The document lists “successive toxic elections with invariably disputed outcomes”, toxic policy-making environments in local government, public service and public enterprises that lock the country into a perpetual election mode in between elections due to disputed toxic election outcomes and rampant corruption in the local and public services enabled by the toxic policy-making environment, as among five barriers facing Zimbabwe.
Also outlined is “manipulation of elections with disputed outcomes, and the toxic policy-making environment; and their abuse by some meddlesome Western countries as pretexts to justify their nefarious regime-change agendas to impose unilateral, illegal and coercive sanctions on Zimbabwe, which have arrested and derailed the country’s development”.
According to ConstitutionNet – an online knowledge-sharing hub for the constitution-building community – it remains technically possible, but highly implausible, that the proposal will be defeated in Parliament.
The publication says Zanu-PF secured a super-majority in the National Assembly after a series of parliamentary recalls by the main opposition party.
“The traditional leaders in the Senate consistently vote in accordance with the Zanu-PF caucus, meaning the ruling party will need about three defections in the Senate to pass the bill. These could come from the representatives of people living with disabilities or the already pliant main opposition party,” ConstitutionNet notes.

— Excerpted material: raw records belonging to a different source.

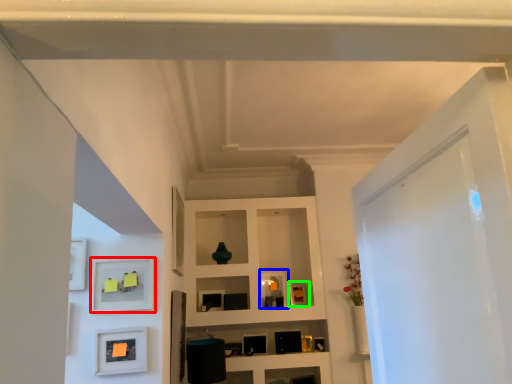 Question: Which object is positioned closest to shelf (highlighted by a red box)? Select from picture frame (highlighted by a blue box) and picture frame (highlighted by a green box).

Choices:
 (A) picture frame
 (B) picture frame

Answer: (A) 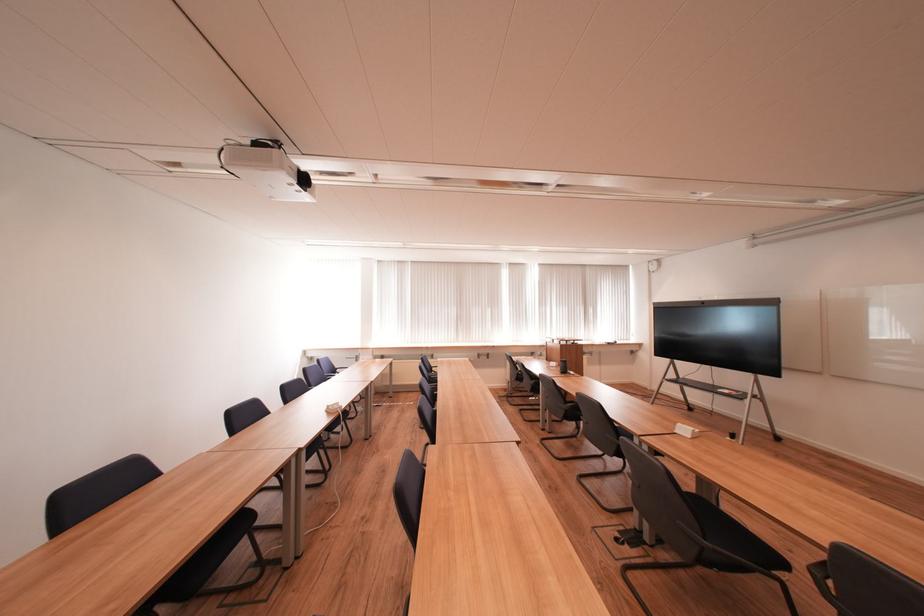 This screenshot has width=924, height=616. Describe the element at coordinates (686, 430) in the screenshot. I see `the white nameplate holder` at that location. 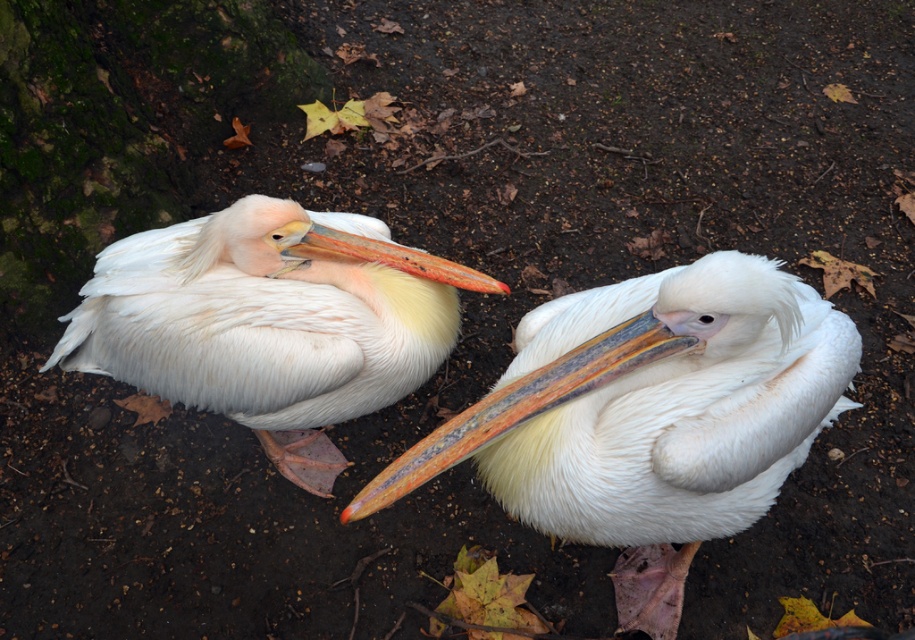 You are a photographer trying to capture the white feathered pelican at center in the image. The camera is set to focus on the point at coordinates point (650, 406). Will this point be on the pelican?

Yes, the point (650, 406) indicates the white feathered pelican at center, so the focus will be on the pelican.

You are standing at the point with coordinates point (239,232) and want to walk towards the tree trunk on the left. Is the point (639,353) blocking your path?

Point (639,353) is in front of point (239,232), so yes, the point (639,353) is blocking your path to the tree trunk on the left.

You are a photographer trying to capture the white feathered pelican at center. You have a camera with a zoom lens that can focus on objects within a 0.5 unit radius. If the image coordinate system has the origin at the bottom left corner, what is the minimum zoom level required to ensure the pelican is within the focus area?

The white feathered pelican at center is located at coordinate point [650,406]. To ensure it stays within the focus area of 0.5 unit radius, the minimum zoom level should be set so that the focus area covers this coordinate. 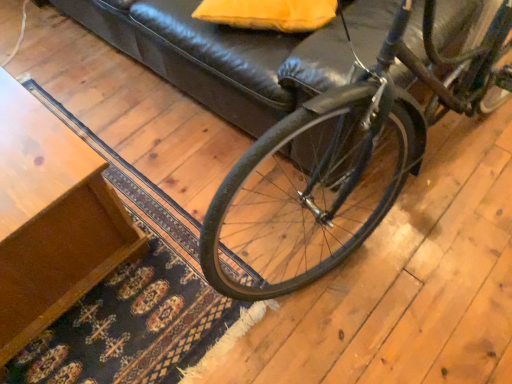 Question: In terms of width, does wooden table at lower left look wider or thinner when compared to matte yellow pillow at upper center?

Choices:
 (A) wide
 (B) thin

Answer: (A)

Question: Would you say wooden table at lower left is to the left or to the right of matte yellow pillow at upper center in the picture?

Choices:
 (A) left
 (B) right

Answer: (A)

Question: Which of these objects is positioned farthest from the wooden table at lower left?

Choices:
 (A) matte yellow pillow at upper center
 (B) shiny black bicycle at center

Answer: (A)

Question: Which object is positioned farthest from the shiny black bicycle at center?

Choices:
 (A) matte yellow pillow at upper center
 (B) wooden table at lower left

Answer: (B) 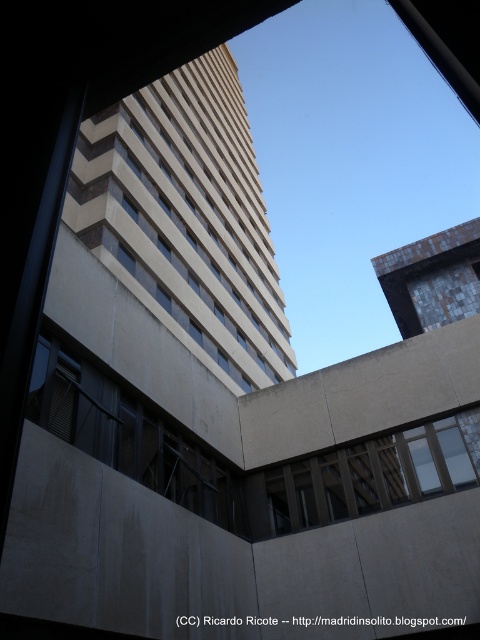 Question: Observing the image, what is the correct spatial positioning of matte concrete window at lower left in reference to brown wooden window at center?

Choices:
 (A) above
 (B) below

Answer: (A)

Question: Does beige concrete building at upper center lie in front of matte concrete window at lower left?

Choices:
 (A) no
 (B) yes

Answer: (A)

Question: Estimate the real-world distances between objects in this image. Which object is closer to the brown wooden window at center?

Choices:
 (A) matte concrete window at lower left
 (B) beige concrete building at upper center

Answer: (A)

Question: Which object is the farthest from the beige concrete building at upper center?

Choices:
 (A) brown wooden window at center
 (B) matte concrete window at lower left

Answer: (B)

Question: Is matte concrete window at lower left above brown wooden window at center?

Choices:
 (A) yes
 (B) no

Answer: (A)

Question: Which object appears closest to the camera in this image?

Choices:
 (A) matte concrete window at lower left
 (B) brown wooden window at center
 (C) beige concrete building at upper center

Answer: (A) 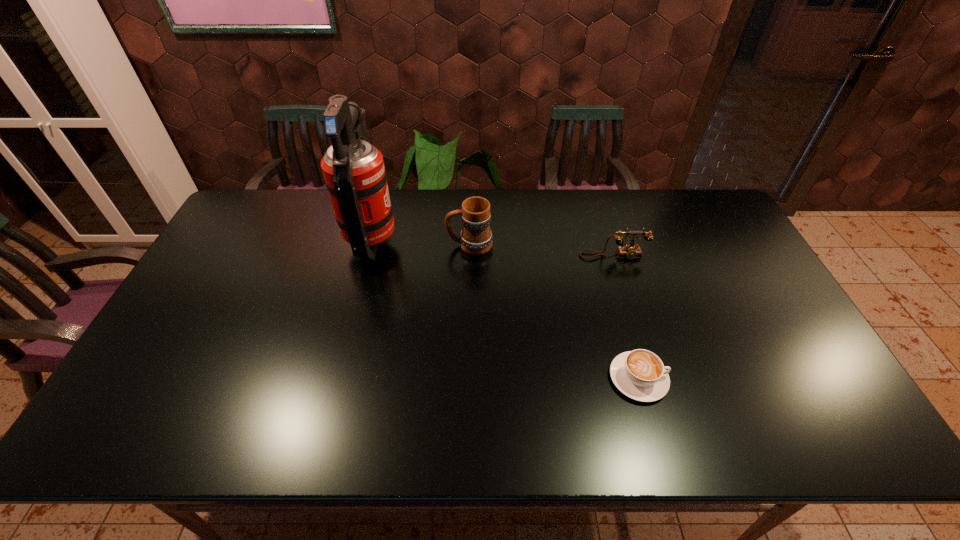 Find the location of a particular element. Image resolution: width=960 pixels, height=540 pixels. the tallest object is located at coordinates (353, 169).

Locate an element on the screen. fire extinguisher is located at coordinates (353, 169).

Where is `the third shortest object`? Image resolution: width=960 pixels, height=540 pixels. the third shortest object is located at coordinates (476, 237).

Where is `the third object from right to left`? the third object from right to left is located at coordinates (476, 237).

This screenshot has height=540, width=960. I want to click on telephone, so click(x=630, y=251).

Where is `the shortest object`? The width and height of the screenshot is (960, 540). the shortest object is located at coordinates (640, 374).

Where is `cappuccino`? Image resolution: width=960 pixels, height=540 pixels. cappuccino is located at coordinates tap(640, 374).

Where is `vacant space located 0.320m on the front label side of the tallest object`? This screenshot has width=960, height=540. vacant space located 0.320m on the front label side of the tallest object is located at coordinates (x=495, y=240).

Identify the location of vacant space located 0.150m on the side of the third shortest object with the handle. (400, 245).

Locate an element on the screen. The width and height of the screenshot is (960, 540). vacant space located on the side of the third shortest object with the handle is located at coordinates (336, 245).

“This Bill reveals a troubling truth: The Second Republic longs for the powers of the First. Yet for all his faults, Mugabe prided himself on the ritual of regular elections, and even put a draft constitution to a referendum that he was not legally required to hold. President Mnangagwa, in contrast, is seeking to postpone elections, scrap direct presidential voting and evade referendum requirements.”
In Kenya, Dr Ruto opposed the BBI, accusing its proponents of using the document to manage the 2022 succession. President Kenyatta was seen as fronting Odinga as his successor in an attempt to continue ruling through proxies.
The document also sought to create more seats in what was seen as a ploy to craft a political juggernaut with key political players in an effort to block the then-deputy president, with whom he had fallen out.
Kenya’s BBI had proposed major constitutional and policy reforms that sought to restructure governance structure by creating a Prime Minister position, two Deputy Prime Ministers and official Leader of Opposition.
The proposed amendments to the 2010 constitution also sought to increase the number of constituencies as well as to have each of the 47 counties represented by a man and woman.
It sought to increase county revenue allocation from 15 per cent to at least 35 per cent.